* **Your task**: Line by line, copy the records below exactly.

* **Stored data entries**:
◆ ◆ ◆ ◆ ◆ ◆ ◆

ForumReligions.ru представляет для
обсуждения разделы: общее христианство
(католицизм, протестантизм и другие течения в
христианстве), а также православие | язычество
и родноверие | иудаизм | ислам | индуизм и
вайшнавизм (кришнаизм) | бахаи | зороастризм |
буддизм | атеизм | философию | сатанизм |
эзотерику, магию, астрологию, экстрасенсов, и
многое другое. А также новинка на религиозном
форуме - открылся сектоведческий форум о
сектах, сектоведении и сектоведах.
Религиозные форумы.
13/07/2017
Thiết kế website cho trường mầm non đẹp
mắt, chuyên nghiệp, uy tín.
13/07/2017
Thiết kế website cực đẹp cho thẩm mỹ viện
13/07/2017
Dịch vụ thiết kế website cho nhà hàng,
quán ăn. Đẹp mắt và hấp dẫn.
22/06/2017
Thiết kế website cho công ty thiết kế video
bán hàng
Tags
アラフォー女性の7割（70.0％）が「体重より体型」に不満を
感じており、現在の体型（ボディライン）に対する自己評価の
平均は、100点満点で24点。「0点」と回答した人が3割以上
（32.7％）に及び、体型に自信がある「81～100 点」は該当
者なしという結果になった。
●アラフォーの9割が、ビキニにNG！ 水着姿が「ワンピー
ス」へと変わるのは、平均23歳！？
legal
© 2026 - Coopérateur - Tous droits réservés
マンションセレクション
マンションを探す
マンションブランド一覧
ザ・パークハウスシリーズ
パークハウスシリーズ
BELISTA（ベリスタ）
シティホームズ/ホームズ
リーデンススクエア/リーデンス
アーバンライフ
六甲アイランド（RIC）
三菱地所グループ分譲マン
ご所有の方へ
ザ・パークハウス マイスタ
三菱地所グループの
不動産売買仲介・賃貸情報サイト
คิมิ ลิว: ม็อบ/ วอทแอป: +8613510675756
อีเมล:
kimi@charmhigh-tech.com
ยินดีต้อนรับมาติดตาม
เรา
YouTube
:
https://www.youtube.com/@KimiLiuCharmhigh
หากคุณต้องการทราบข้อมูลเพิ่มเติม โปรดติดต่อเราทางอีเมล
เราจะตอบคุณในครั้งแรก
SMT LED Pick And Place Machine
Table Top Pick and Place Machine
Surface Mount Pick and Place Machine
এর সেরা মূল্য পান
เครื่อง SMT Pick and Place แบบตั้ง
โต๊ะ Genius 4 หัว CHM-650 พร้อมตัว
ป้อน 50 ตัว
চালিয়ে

◆ ◆ ◆ ◆ ◆ ◆ ◆

* **Expected answer**:
ForumReligions.ru представляет для
обсуждения разделы: общее христианство
(католицизм, протестантизм и другие течения в
христианстве), а также православие | язычество
и родноверие | иудаизм | ислам | индуизм и
вайшнавизм (кришнаизм) | бахаи | зороастризм |
буддизм | атеизм | философию | сатанизм |
эзотерику, магию, астрологию, экстрасенсов, и
многое другое. А также новинка на религиозном
форуме - открылся сектоведческий форум о
сектах, сектоведении и сектоведах.
Религиозные форумы.
13/07/2017
Thiết kế website cho trường mầm non đẹp
mắt, chuyên nghiệp, uy tín.
13/07/2017
Thiết kế website cực đẹp cho thẩm mỹ viện
13/07/2017
Dịch vụ thiết kế website cho nhà hàng,
quán ăn. Đẹp mắt và hấp dẫn.
22/06/2017
Thiết kế website cho công ty thiết kế video
bán hàng
Tags
アラフォー女性の7割（70.0％）が「体重より体型」に不満を
感じており、現在の体型（ボディライン）に対する自己評価の
平均は、100点満点で24点。「0点」と回答した人が3割以上
（32.7％）に及び、体型に自信がある「81～100 点」は該当
者なしという結果になった。
●アラフォーの9割が、ビキニにNG！ 水着姿が「ワンピー
ス」へと変わるのは、平均23歳！？
legal
© 2026 - Coopérateur - Tous droits réservés
マンションセレクション
マンションを探す
マンションブランド一覧
ザ・パークハウスシリーズ
パークハウスシリーズ
BELISTA（ベリスタ）
シティホームズ/ホームズ
リーデンススクエア/リーデンス
アーバンライフ
六甲アイランド（RIC）
三菱地所グループ分譲マン
ご所有の方へ
ザ・パークハウス マイスタ
三菱地所グループの
不動産売買仲介・賃貸情報サイト
คิมิ ลิว: ม็อบ/ วอทแอป: +8613510675756
อีเมล:
kimi@charmhigh-tech.com
ยินดีต้อนรับมาติดตาม
เรา
YouTube
:
https://www.youtube.com/@KimiLiuCharmhigh
หากคุณต้องการทราบข้อมูลเพิ่มเติม โปรดติดต่อเราทางอีเมล
เราจะตอบคุณในครั้งแรก
SMT LED Pick And Place Machine
Table Top Pick and Place Machine
Surface Mount Pick and Place Machine
এর সেরা মূল্য পান
เครื่อง SMT Pick and Place แบบตั้ง
โต๊ะ Genius 4 หัว CHM-650 พร้อมตัว
ป้อน 50 ตัว
চালিয়ে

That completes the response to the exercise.